The next BIG superhero movie coming to theaters is The LEGO Batman Movie!
In a promotional stunt, LEGO Batman appeared alongside LEGO superheroes from DC Comics’s CW television shows, which you can check out below:
What makes this video clip special is it is the first time DC superheroes from the CW TV channel (Green Arrow, Flash, Supergirl, The Atom) have merged with a DC superhero from the movies (Batman).
“Big deal?” you think?
Actually there’s been a lot of chatter among fans, critics, and industry reporters about the pros, cons, and possibilities of merging film and TV-based superheroes. These are characters that come from the same comic book universe, but are featured in separate media outlets–theatrical, broadcast television, or streaming.
DC, for example, has Batman, Superman, and Wonder Woman dedicated to film, along with other heavy hitters from the Justice League (Green Lantern, Aquaman, Flash). This gets problematic, however, since The Flash also stars in his own television show on the CW (as do Green Arrow and Supergirl, who has also met a TV version of Superman).
Confused? You’re not the only one, and some people argue these two “universes” should stay separate (see here and here). Others think there could be a way to have a crossover of sorts between TV and Film (read more here).

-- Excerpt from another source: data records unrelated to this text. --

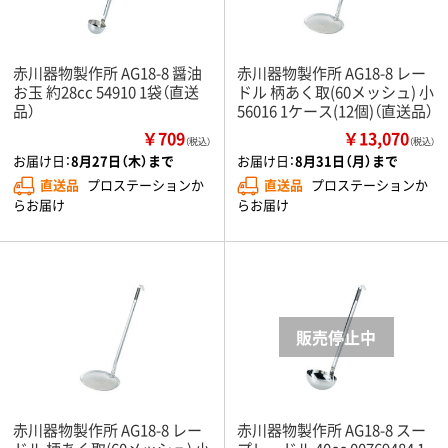
赤川器物製作所 AG18-8 醤油
赤川器物製作所 AG18-8 レー
お玉 約28cc 54910 1袋（直送
ドル 柄あく取(60メッシュ) 小
品）
56016 1ケース(12個)（直送品）
￥709
￥13,070
（税込）
（税込）
お届け日：
8月27日（木）まで
お届け日：
8月31日（月）まで
直送品
プロステーションか
直送品
プロステーションか
らお届け
らお届け
赤川器物製作所 AG18-8 レー
赤川器物製作所 AG18-8 スー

More intermingling makes sense for Marvel superheroes, since theoretically, many of these characters actually DO live in a single universe shared between the movies (Avengers, etc.) and television shows (Agents of SHIELD, Agent Carter, Daredevil, Luke Cage, etc.).
Some people claim Marvel could and should have film and TV shows cross over. Others point out that such an event would still be a monumental and unwanted task. And that’s not even dealing with different Marvel heroes contracted out to different movie studios (e.g. X-Men/Fantastic Four with 20th Century Fox, although Wolverine actor Hugh Jackman said he’s happy to meet the Avengers sometime).

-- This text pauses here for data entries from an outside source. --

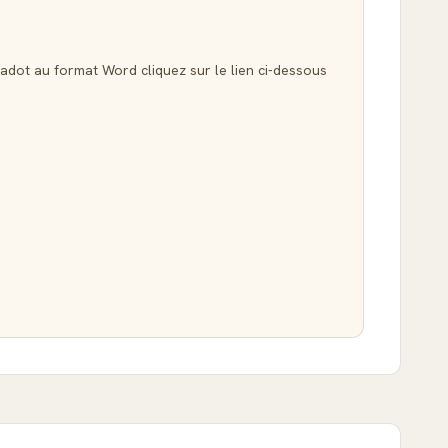
Hadot au format Word cliquez sur le lien ci-dessous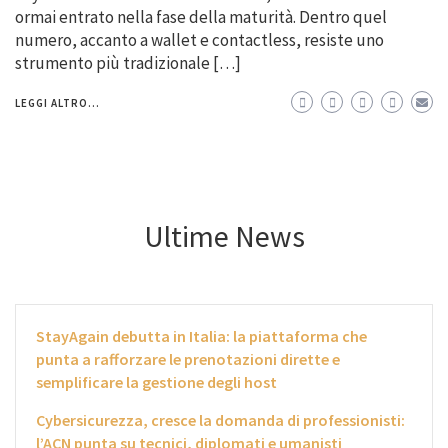
ormai entrato nella fase della maturità. Dentro quel
numero, accanto a wallet e contactless, resiste uno
strumento più tradizionale […]
LEGGI ALTRO...
Ultime News
StayAgain debutta in Italia: la piattaforma che
punta a rafforzare le prenotazioni dirette e
semplificare la gestione degli host
Cybersicurezza, cresce la domanda di professionisti:
l’ACN punta su tecnici, diplomati e umanisti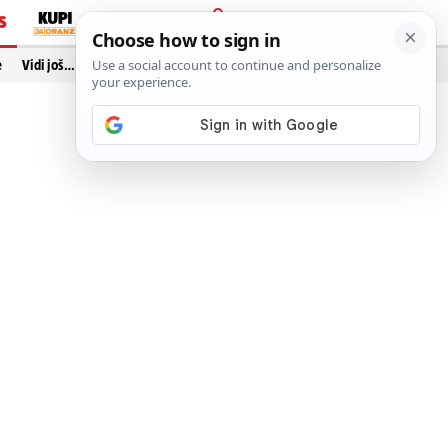
S
PRIJAVA
e
Vidi još…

Sorry, Wolverine. No shirt, no crossover.
While not requiring millions of dollars, the habit of teachers collaborating can also seem like a difficult ordeal. But it’s worth it, with research finding higher student achievement in schools with higher levels of teacher collaboration.
We’ve talked before about teachers getting along with other teachers and here’s another resource with useful teacher collaboration ideas, including virtual tools, co-planning, scheduling, and more.
And let’s take a closer look at teachers from different universes (i.e. different grade levels).
The Teacher Channel’s blog “Tchers’ Voice” shares commentary on learning from teachers of different grades. The blog post is called “Pathway to Collaboration,” and it’s just the tip of the iceberg. Challenge yourself to find new ways to team up and learn with colleagues in your building, district, and beyond.
Sadly, there’s not much else out there about cross-grade teacher collaboration, although someone did do a doctoral dissertation on this topic. (If you need a little light reading, you can find the entire 418-page document here.)
I’ll conclude with examples of insight gained and projects accomplished when my world collided with those of other teachers.
- A fourth grade teacher who showed me all kinds of management techniques and student jobs that I could also apply in my high school classroom.
- A middle school science teacher who collaborated with me to successfully submit a grant for highway safety physics curriculum.
- A business teacher who modeled practical classroom procedures for high school seniors, giving flexibility and freedom to young adults weeks away from graduating.
- And several more colleagues, mentors, current and former students co-presenting and co-publishing academic work.
No movies or television projects yet, but maybe someday.